La col lombarda forma parte de la familia de las crucíferas y su prima más cercana es la col blanca. Aunque no en el color, se parece a ella en la forma del repollo, que puede ser esférico, ovalado o achatado, según las variedades. Las hojas, con fuertes nerviaciones blancas, son recias y enceradas.

En crudo la lombarda tiene un característico y vistoso color púrpura o morado, a menudo con tonalidades azules. Su color se vuelve de un rojo brillante una vez cocida. Este color se debe a unos pigmentos llamados “antocianinas” que son hidrosolubles. Es importante tener en cuenta este detalle, pues hervida, la lombarda puede perder todo su color en el agua si no se añade algún elemento ácido, como el vinagre, vino o zumo de limón, que actúe como fijador.

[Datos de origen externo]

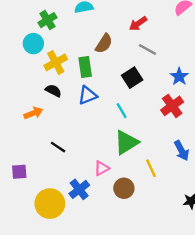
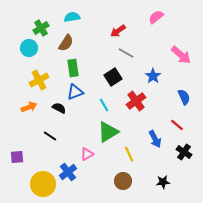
brown semicircle: (104, 44) -> (66, 43), moved
yellow cross: (56, 62) -> (39, 80), moved
black semicircle: (53, 91) -> (59, 108), moved
red cross: (172, 106) -> (136, 101), moved
brown circle: (124, 188) -> (123, 181), moved

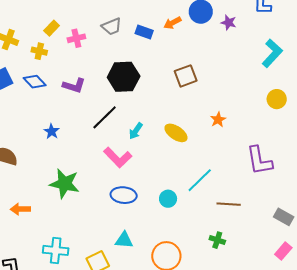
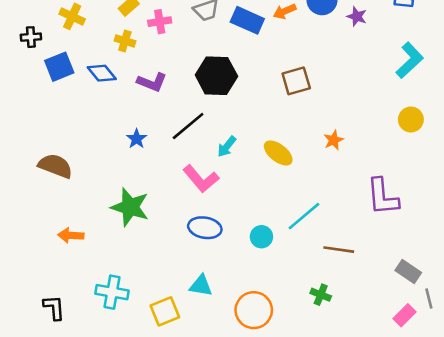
blue rectangle: (144, 32) -> (247, 20), size x1.4
yellow cross: (39, 51) -> (125, 41), moved
blue star: (52, 131) -> (137, 139), moved

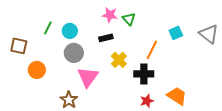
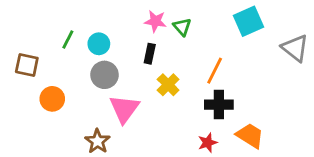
cyan square: (176, 33) -> (249, 21), moved, size x1.5
black rectangle: (106, 38) -> (150, 54), turned -64
black cross: (144, 74) -> (219, 105), moved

El sabor de la lombarda es notablemente más dulzón que el de las demás coles. s una verdura especialmente apreciad y popular en los países fríos. Cuánto más al norte de Europa, más lombarda o col roja se consume habitualmente. Esta es la razón por la que una gran mayoría de las recetas más comunes proceden de estos países.

Propiedades:

De todas las coles, la lombarda es la más rica en celulosa. Esto es positivo en cuanto que favorece el tránsito intestinal, pero a la vez esta propiedad la hace más indigesta que otras coles. Contiene un índice más alto de vitamina C y de selenio que la col blanca. En crudo es, por tanto, la que tiene el índice más alto de vitamina C de todas las coles.

Aplicaciones:

Tradicionalmente, el papel principal que desempeña la col lombarda es como acompañamiento. Rara vez encontramos un plato de esta verdura únicamente. Pero en realidad la lombarda puede ser sumamente atractiva en ensalada si se cumplen ciertos requisitos para ablandarla y hacerla más digerible. El primero es cortarla finamente; el segundo , añadirle algún ingrediente ácido al alió para que la lombarda se “cueza” en la maceración. Por su riqueza en nutrientes minerales y vitaminas, merece la pena consumir la lombarda en estado casi crudo. Sin embargo también resulta interesante en potajes y sopas, o acompañada de manzana.

Conservación: 

Protegida por un plástico agujereado la lombarda se conserva perfectamente bien en el frigorífico durante varias semanas. Puede congelarse sin problema si se blanquea previamente de 5 a 7 minutos en agua hirviendo con vinagre. Sin embargo un buen consejo es congelarla cocinada.